Personal information
- Full name: Sean O'Keeffe
- Born: 10 May 1982 (age 44)
- Original team: Wangaratta Rovers / / Murray Bushrangers
- Draft: 46th overall, 2000 National Draft
- Height: 189 cm (6 ft 2 in)
- Weight: 87 kg (192 lb)
- Position: Half back flank

Club information
- Current club: Wangaratta Rovers
- Number: Carlton – 26

Playing career^{1}
- Years: Club / Games (Goals)
- 2001–03: Carlton / 6 (1)
- ^{1} Playing statistics correct to the end of 2003.

= Sean O'Keeffe =

Australian rules footballer

Sean O'Keeffe (born 10 May 1982) is a former Australian rules footballer who played with Carlton in the Australian Football League.

O'Keeffe played his junior football for Wangaratta Rovers in the Ovens & Murray Football League, and played TAC Cup football for the Murray Bushrangers. He was recruited to the AFL by the Carlton Football Club with its third round selection in the 2000 AFL draft. O'Keeffe managed only six senior games with Carlton in his three seasons at the club, and was de-listed at the end of 2003.

O'Keeffe has since had a distinguished football career at state and country level.

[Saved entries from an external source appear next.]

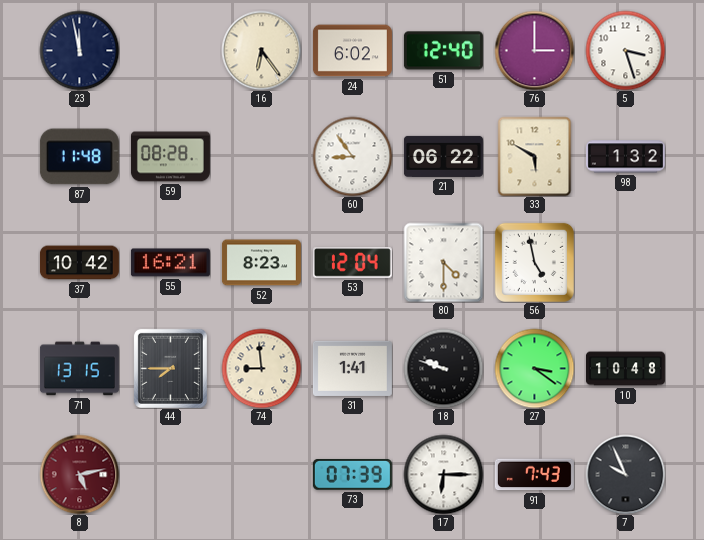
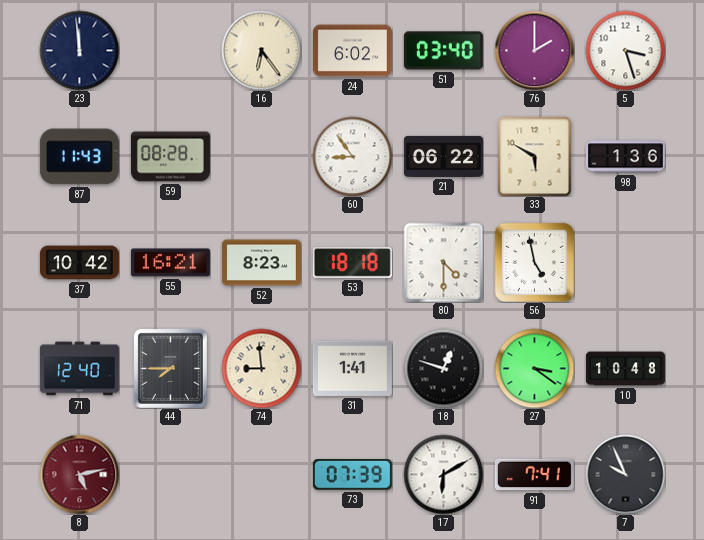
23: 11:58 -> 11:59
51: 12:40 -> 03:40
76: 3:00 -> 2:00
87: 11:48 -> 11:43
98: 1:32 -> 1:36
53: 12:04 -> 18:18
71: 13:15 -> 12:40
18: 9:48 -> 12:48
17: 6:15 -> 6:10
91: 7:43 -> 7:41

He played for Sandringham in the Victorian Football League from 2004 to 2005, winning premierships in both years and winning the club Best and Fairest and being named in the VFL Team of the Year in 2005.

In 2006, O'Keeffe moved to South Australia and played for Sturt in the SANFL until 2007. In 2008, he moved to Kalgoorlie, and played for Kalgoorlie Railways in the Goldfields Football League, winning the Mitchell Medal, as league best and fairest, in 2009.

In 2010, he returned to his former club Wangaratta Rovers, winning the club best and fairest in his first season back. O'Keeffe is still at Wangaratta Rovers, winning his second best & fairest in 2016 and played in their 2022 O&MFNL Reserves losing grand final side.

O'Keeffe, a qualified teacher, worked as an electrician when he first returned to Wangaratta.

==Sources==

- Holmesby, Russell & Main, Jim (2009). The Encyclopedia of AFL Footballers. 8th ed. Melbourne: Bas Publishing.